Figure 3. Our Simulink model, including impairments and non-linearities.
Figure 3. Our Simulink model, including impairments and nonlinearities.

To investigate the interaction of all these factors, we ran Monte Carlo simulations in Simulink using parameter sweeps. We characterized the circuit with a series of Gaussian curves showing how different input parameters affected performance. We could then see how sensitive our design was to different factors and how much variation the design could withstand while remaining within our specification. For example, it might be able to withstand a 5% variation in one component but only a 1% or 2% variation in another. The magnitude of some circuit values was an issue, too. For example, a large capacitor in one of the DACs would be less affected by variations than a smaller capacitor. In addition to the technical requirements, we had manufacturing yield goals that related to profitability—for a given price point, we knew we would have to attain a certain manufacturing yield, which meant that our circuit model had to be resistant to certain levels of manufacturing tolerance.

We had to consider how these variations affected noise shaping. For example, a circuit mismatch might lead to an unwanted third-order harmonic, which would lead to our noise shaping circuit placing noise within our signal spectrum.

Monte Carlo simulations are computationally expensive and time-consuming, but they are absolutely essential to determining whether a design is feasible. The need to run these studies determined our choice of design tools. SPICE simulations are accurate but take a long time to run, making parameter sweep–based simulations prohibitively time-consuming. Simulink runs much faster than SPICE, meaning we can get answers back very quickly and iterate our design. With SPICE, we would have to choose the first design that worked. With Simulink, we can choose the best design.

Our final Simulink design gave us the performance we wanted and was robust to manufacturing tolerances. The quantization noise as output by our model is shaped as we wanted (Figure 4).

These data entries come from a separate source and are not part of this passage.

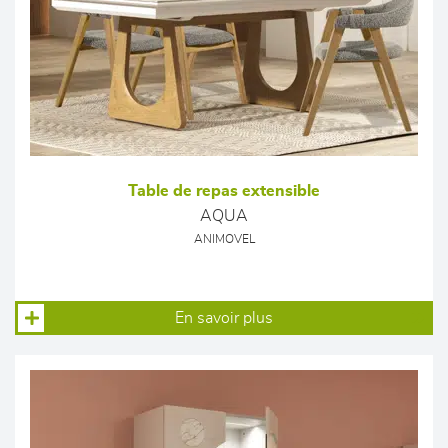
Table de repas extensible
AQUA
ANIMOVEL
En savoir plus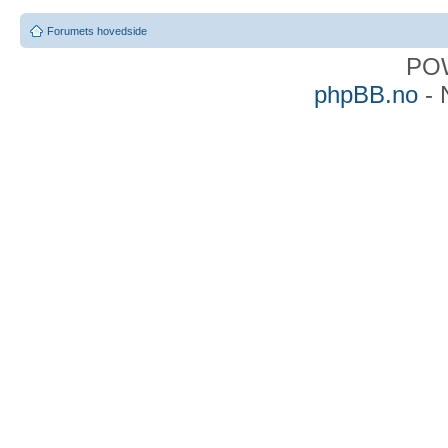
Forumets hovedside
PO
phpBB.no
- 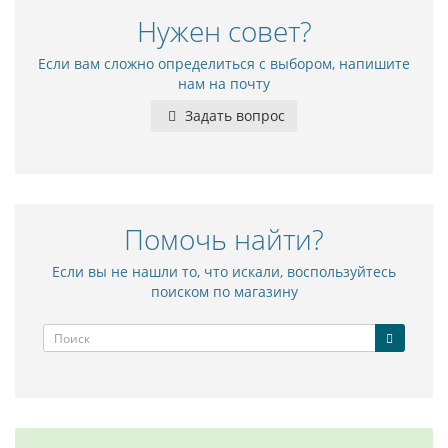
Нужен совет?
Если вам сложно определиться с выбором, напишите
нам на почту
Задать вопрос
Помочь найти?
Если вы не нашли то, что искали, воспользуйтесь
поиском по магазину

Figure 4. Noise shaping simulation results.
Figure 4. Noise shaping simulation results.

Using the Simulink Model as an Executable Specification

Our Simulink model acted as an executable specification for the next stage of our design for both analog and digital designers. The analog designers used the Simulink model to guide their SPICE development. The model clearly and unambiguously showed the behavior we wanted to achieve. The designers used it to gauge the effect of different analog circuit choices on overall system performance. For example, if their design had a certain mismatch, they ran the Simulink model with this mismatch to check that the system as a whole stayed within its specification.

From the beginning, we were careful to build our Simulink model so that it would translate easily to VHDL® code. For example, we built the FIR filters in Simulink using only delay elements, gain coefficients, and adders. Our Simulink model mapped cleanly to a fixed-point RTL representation: Our digital designer was able to look at the Simulink model and quickly write the VHDL code to match. The goal, of course, was to reduce the scope for errors. We verified our design by comparing the outputs of the VHDL code and the Simulink model, and checking whether the VHDL code was bit-accurate to the Simulink model.

Results and Next Steps

To verify our design, we produced a number of test chips. Lab results agreed with our simulations, showing that our ADC design actually worked. Because of the novel nature of our design, we applied for and were granted a patent on the technology.

Because our system-level design approach rapidly gave us results for this project, we used the same design methodology on subsequent projects.